§ **What the task asks**: Could you repeat, word for word, the line with "Sementara itu, untuk menindaklanjuti" and every line after it in the records below, leaving out any pictures?

+++ Data for processing

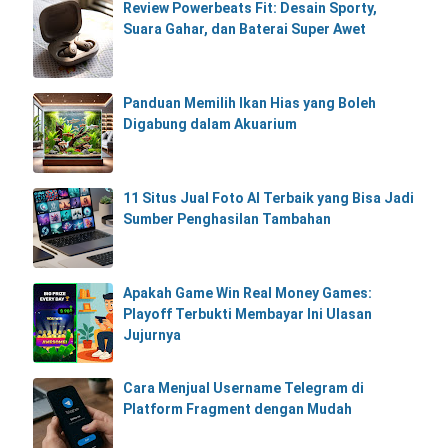
Review Powerbeats Fit: Desain Sporty,
Suara Gahar, dan Baterai Super Awet
Panduan Memilih Ikan Hias yang Boleh
Digabung dalam Akuarium
11 Situs Jual Foto AI Terbaik yang Bisa Jadi
Sumber Penghasilan Tambahan
Apakah Game Win Real Money Games:
Playoff Terbukti Membayar Ini Ulasan
Jujurnya
Cara Menjual Username Telegram di
Platform Fragment dengan Mudah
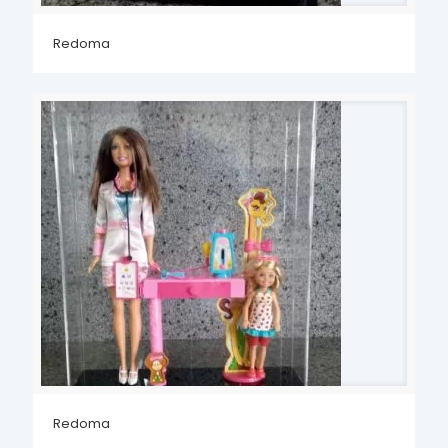
Redoma
Redoma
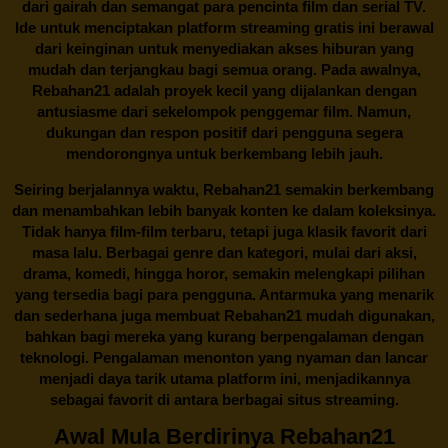
dari gairah dan semangat para pencinta film dan serial TV.
Ide untuk menciptakan platform streaming gratis ini berawal
dari keinginan untuk menyediakan akses hiburan yang
mudah dan terjangkau bagi semua orang. Pada awalnya,
Rebahan21 adalah proyek kecil yang dijalankan dengan
antusiasme dari sekelompok penggemar film. Namun,
dukungan dan respon positif dari pengguna segera
mendorongnya untuk berkembang lebih jauh.
Seiring berjalannya waktu,
Rebahan21
semakin berkembang
dan menambahkan lebih banyak konten ke dalam koleksinya.
Tidak hanya film-film terbaru, tetapi juga klasik favorit dari
masa lalu. Berbagai genre dan kategori, mulai dari aksi,
drama, komedi, hingga horor, semakin melengkapi pilihan
yang tersedia bagi para pengguna. Antarmuka yang menarik
dan sederhana juga membuat
Rebahan21
mudah digunakan,
bahkan bagi mereka yang kurang berpengalaman dengan
teknologi. Pengalaman menonton yang nyaman dan lancar
menjadi daya tarik utama platform ini, menjadikannya
sebagai favorit di antara berbagai situs streaming.
Awal Mula Berdirinya Rebahan21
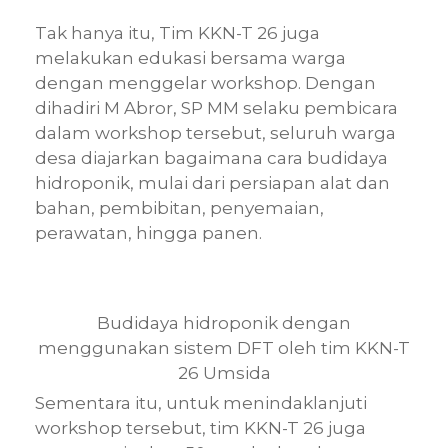
Tak hanya itu, Tim KKN-T 26 juga
melakukan edukasi bersama warga
dengan menggelar workshop. Dengan
dihadiri M Abror, SP MM selaku pembicara
dalam workshop tersebut, seluruh warga
desa diajarkan bagaimana cara budidaya
hidroponik, mulai dari persiapan alat dan
bahan, pembibitan, penyemaian,
perawatan, hingga panen.
Budidaya hidroponik dengan
menggunakan sistem DFT oleh tim KKN-T
26 Umsida
Sementara itu, untuk menindaklanjuti
workshop tersebut, tim KKN-T 26 juga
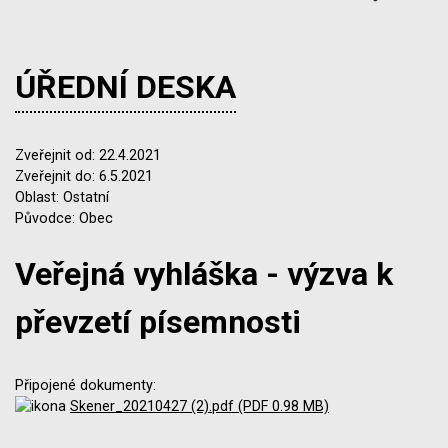
ÚŘEDNÍ DESKA
Zveřejnit od: 22.4.2021
Zveřejnit do: 6.5.2021
Oblast: Ostatní
Původce: Obec
Veřejná vyhláška - výzva k
převzetí písemnosti
Připojené dokumenty:
Skener_20210427 (2).pdf (PDF 0.98 MB)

++++++

§ **Output of the exercise**:
Sementara itu, untuk menindaklanjuti
workshop tersebut, tim KKN-T 26 juga
ÚŘEDNÍ DESKA
Zveřejnit od: 22.4.2021
Zveřejnit do: 6.5.2021
Oblast: Ostatní
Původce: Obec
Veřejná vyhláška - výzva k
převzetí písemnosti
Připojené dokumenty:
Skener_20210427 (2).pdf (PDF 0.98 MB)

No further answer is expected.